> **Available data**
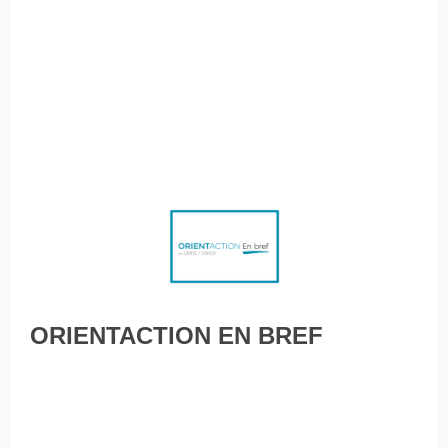
admissions en éducation à l’Université de l’Ontario
français L’épargne-retraite devient hors de portée pour les
jeunes adultes canadiens Mad skills : quelles sont ces
compétences « folles » qui séduisent les recruteurs? Les
femmes diplômées étaient plus susceptibles de recevoir la
PCU, selon une étude
ORIENTACTION EN BREF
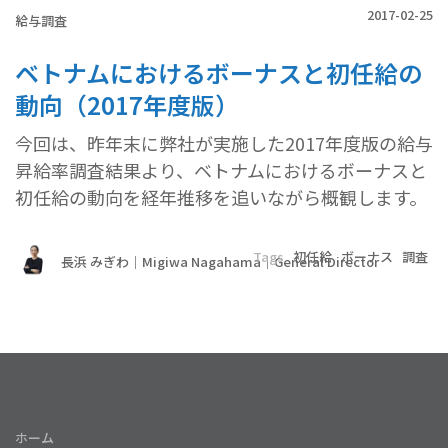
2017-02-25
給与調査
ベトナムにおけるボーナスと初任給の
動向（2017年度版）
今回は、昨年末に弊社が実施した2017年度版の給与
昇給率調査結果より、ベトナムにおけるボーナスと
初任給の動向を経年推移を追いながら概観します。
Tags
初任給
ボーナス
調査
長浜 みぎわ｜Migiwa Nagahama｜General Director
ホーム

> **Problem**
Retype exactly the line with "動向（2017年度版）" and each line after it until the records end, and include no other line.

> **Task answer**
動向（2017年度版）
今回は、昨年末に弊社が実施した2017年度版の給与
昇給率調査結果より、ベトナムにおけるボーナスと
初任給の動向を経年推移を追いながら概観します。
Tags
初任給
ボーナス
調査
長浜 みぎわ｜Migiwa Nagahama｜General Director
ホーム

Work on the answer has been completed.